Runnicles schien insgesamt dem melodiösen Ausschwingen zu wenig Raum zu lassen. Die Szene mit den fünf Mägden diente überhaupt zum allgemeinen Aufwärmen und der richtigen Tempofindung, leider auch noch Elektras Monolog. Aber ich denke, dass die Folgeaufführungen homogener sein werden.
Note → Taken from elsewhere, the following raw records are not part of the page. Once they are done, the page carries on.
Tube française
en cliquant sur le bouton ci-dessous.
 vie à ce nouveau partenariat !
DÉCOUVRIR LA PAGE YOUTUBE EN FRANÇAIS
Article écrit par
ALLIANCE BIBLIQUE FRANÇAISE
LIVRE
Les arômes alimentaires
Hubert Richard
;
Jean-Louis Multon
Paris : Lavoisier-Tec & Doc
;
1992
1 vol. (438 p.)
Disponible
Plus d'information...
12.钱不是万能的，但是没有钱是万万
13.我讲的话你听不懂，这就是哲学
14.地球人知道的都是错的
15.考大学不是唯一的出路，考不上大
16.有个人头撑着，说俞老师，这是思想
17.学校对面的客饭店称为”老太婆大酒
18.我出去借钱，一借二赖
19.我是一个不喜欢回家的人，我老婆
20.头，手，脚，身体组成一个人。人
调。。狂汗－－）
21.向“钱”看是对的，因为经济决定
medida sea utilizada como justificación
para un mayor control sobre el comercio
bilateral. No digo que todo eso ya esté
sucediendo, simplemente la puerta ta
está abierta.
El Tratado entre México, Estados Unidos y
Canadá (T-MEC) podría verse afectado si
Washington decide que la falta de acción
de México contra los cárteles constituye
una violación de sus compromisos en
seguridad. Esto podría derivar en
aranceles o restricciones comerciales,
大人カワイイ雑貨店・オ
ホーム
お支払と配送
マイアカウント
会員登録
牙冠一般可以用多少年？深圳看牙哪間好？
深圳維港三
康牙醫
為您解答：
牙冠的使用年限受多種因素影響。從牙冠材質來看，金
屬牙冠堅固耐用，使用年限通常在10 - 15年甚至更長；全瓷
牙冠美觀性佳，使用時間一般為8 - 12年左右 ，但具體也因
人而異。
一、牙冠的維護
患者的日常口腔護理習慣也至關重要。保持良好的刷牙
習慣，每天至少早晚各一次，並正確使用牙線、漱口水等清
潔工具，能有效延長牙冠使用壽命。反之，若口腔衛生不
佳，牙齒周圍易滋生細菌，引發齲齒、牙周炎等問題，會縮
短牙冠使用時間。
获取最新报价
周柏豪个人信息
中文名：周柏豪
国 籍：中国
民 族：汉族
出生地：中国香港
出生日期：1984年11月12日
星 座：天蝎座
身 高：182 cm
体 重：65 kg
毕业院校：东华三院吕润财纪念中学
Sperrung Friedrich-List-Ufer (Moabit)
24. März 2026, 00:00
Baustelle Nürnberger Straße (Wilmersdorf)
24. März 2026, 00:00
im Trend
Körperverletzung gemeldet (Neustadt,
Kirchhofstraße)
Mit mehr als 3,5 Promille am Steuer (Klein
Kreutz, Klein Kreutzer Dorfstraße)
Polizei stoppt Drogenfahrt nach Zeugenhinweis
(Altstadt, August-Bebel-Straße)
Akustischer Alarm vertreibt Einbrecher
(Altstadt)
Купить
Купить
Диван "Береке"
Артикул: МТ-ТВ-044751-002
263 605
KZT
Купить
Ricarda Merbeth hat mich sehr positiv überrascht, ich befürchtete, die Chrysothemis wäre für ihre Stimme noch grenzwertiger gelegen. Die Klytemnästra von Hanna Schwarz schöpfte das mögliche Ausdruckspotential zu wenig aus, außerdem zeigte ihre Stimme einiges an Korrosionsspuren. Falk Struckmann kann man als Orest kaum überhören, was ja in einer Elektra schon mal grundsätzlich sehr positiv zu bewerten ist, aber nicht schon notwendig ein gutes Licht auf seine Kantabilität wirft.

Der heftige Applaus hat mich schlussendlich doch überrascht, zumal es beim Orchester sicher noch einiges an Steigerungspotential gibt, bei den SängerInnen wohl kaum, die bewegten sich schon fast alle an der Grenze dessen, was ihre Stimmbänder noch goutierbar zu leisten vermögen.